[Start of section]
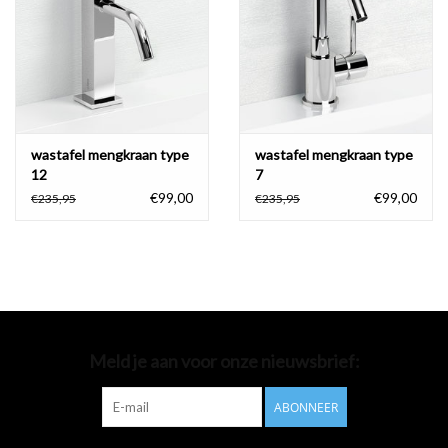
Badkamer accessoires
Ligbaden
Toiletten
wastafel mengkraan type
wastafel mengkraan type
12
7
€99,00
€99,00
€235,95
€235,95
Meld je aan voor onze nieuwsbrief:
ABONNEER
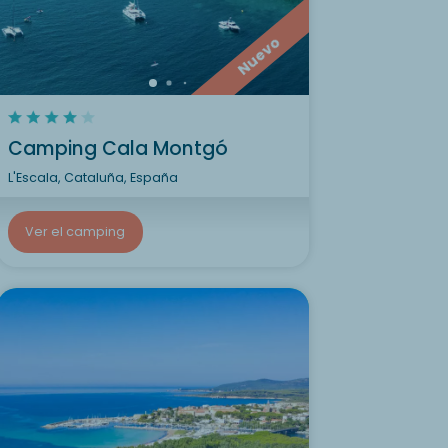
Nuevo
Camping Cala Montgó
L'Escala, Cataluña, España
Ver el camping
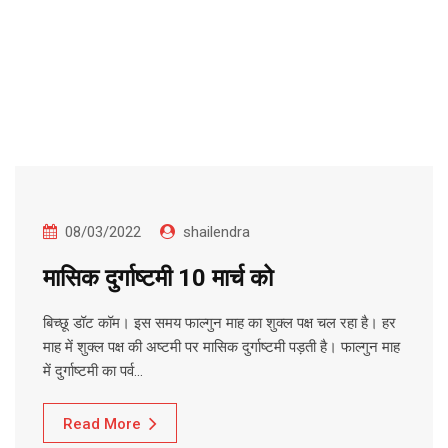
08/03/2022
shailendra
मासिक दुर्गाष्टमी 10 मार्च को
बिच्छू डॉट कॉम। इस समय फाल्गुन माह का शुक्ल पक्ष चल रहा है। हर
माह में शुक्ल पक्ष की अष्टमी पर मासिक दुर्गाष्टमी पड़ती है। फाल्गुन माह
में दुर्गाष्टमी का पर्व…
Read More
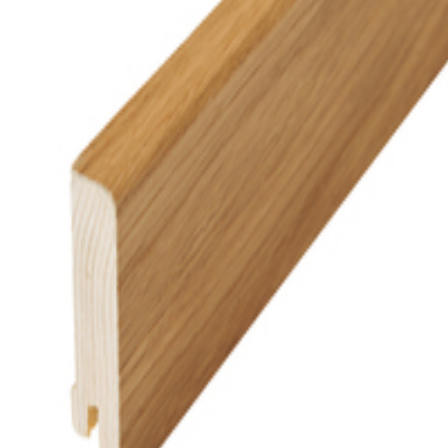
argen Honey.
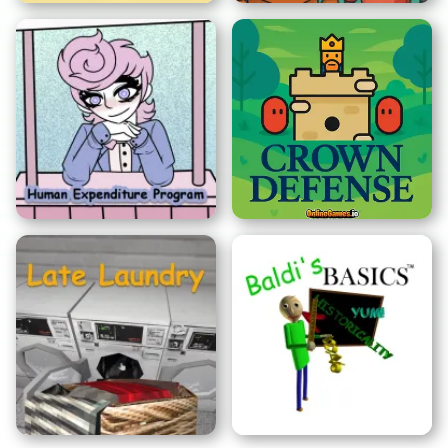
Granny:
Gefängnisausbruch
Drei Nächte bei Fred
Menschliches
Aufwendungsprogramm
Kronen Verteidigung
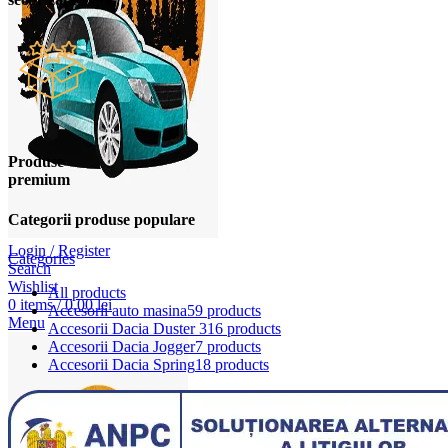
Produse
premium
Categorii produse populare
Login / Register
Categories
Search
Wishlist
All
products
0
items
/
0,00
lei
Accesorii auto masina
59 products
Menu
Accesorii Dacia Duster 3
16 products
Accesorii Dacia Jogger
7 products
Accesorii Dacia Spring
18 products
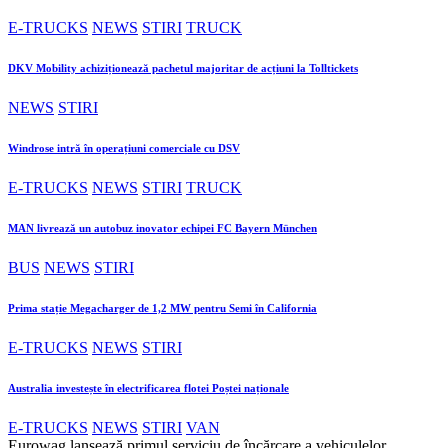
E-TRUCKS
NEWS
STIRI
TRUCK
DKV Mobility achiziționează pachetul majoritar de acțiuni la Tolltickets
NEWS
STIRI
Windrose intră în operațiuni comerciale cu DSV
E-TRUCKS
NEWS
STIRI
TRUCK
MAN livrează un autobuz inovator echipei FC Bayern München
BUS
NEWS
STIRI
Prima stație Megacharger de 1,2 MW pentru Semi în California
E-TRUCKS
NEWS
STIRI
Australia investește în electrificarea flotei Poștei naționale
E-TRUCKS
NEWS
STIRI
VAN
Eurowag lansează primul serviciu de încărcare a vehiculelor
[End of section]
[Task directions]:
Aside from the pictures, repeat the listing exactly.

[Exercise output]:
Badkamer accessoires
Ligbaden
Toiletten
wastafel mengkraan type
wastafel mengkraan type
12
7
€99,00
€99,00
€235,95
€235,95
Meld je aan voor onze nieuwsbrief:
ABONNEER
Nuevo
Camping Cala Montgó
L'Escala, Cataluña, España
Ver el camping
08/03/2022
shailendra
मासिक दुर्गाष्टमी 10 मार्च को
बिच्छू डॉट कॉम। इस समय फाल्गुन माह का शुक्ल पक्ष चल रहा है। हर
माह में शुक्ल पक्ष की अष्टमी पर मासिक दुर्गाष्टमी पड़ती है। फाल्गुन माह
में दुर्गाष्टमी का पर्व…
Read More
argen Honey.
Granny:
Gefängnisausbruch
Drei Nächte bei Fred
Menschliches
Aufwendungsprogramm
Kronen Verteidigung
Produse
premium
Categorii produse populare
Login / Register
Categories
Search
Wishlist
All
products
0
items
/
0,00
lei
Accesorii auto masina
59 products
Menu
Accesorii Dacia Duster 3
16 products
Accesorii Dacia Jogger
7 products
Accesorii Dacia Spring
18 products
E-TRUCKS
NEWS
STIRI
TRUCK
DKV Mobility achiziționează pachetul majoritar de acțiuni la Tolltickets
NEWS
STIRI
Windrose intră în operațiuni comerciale cu DSV
E-TRUCKS
NEWS
STIRI
TRUCK
MAN livrează un autobuz inovator echipei FC Bayern München
BUS
NEWS
STIRI
Prima stație Megacharger de 1,2 MW pentru Semi în California
E-TRUCKS
NEWS
STIRI
Australia investește în electrificarea flotei Poștei naționale
E-TRUCKS
NEWS
STIRI
VAN
Eurowag lansează primul serviciu de încărcare a vehiculelor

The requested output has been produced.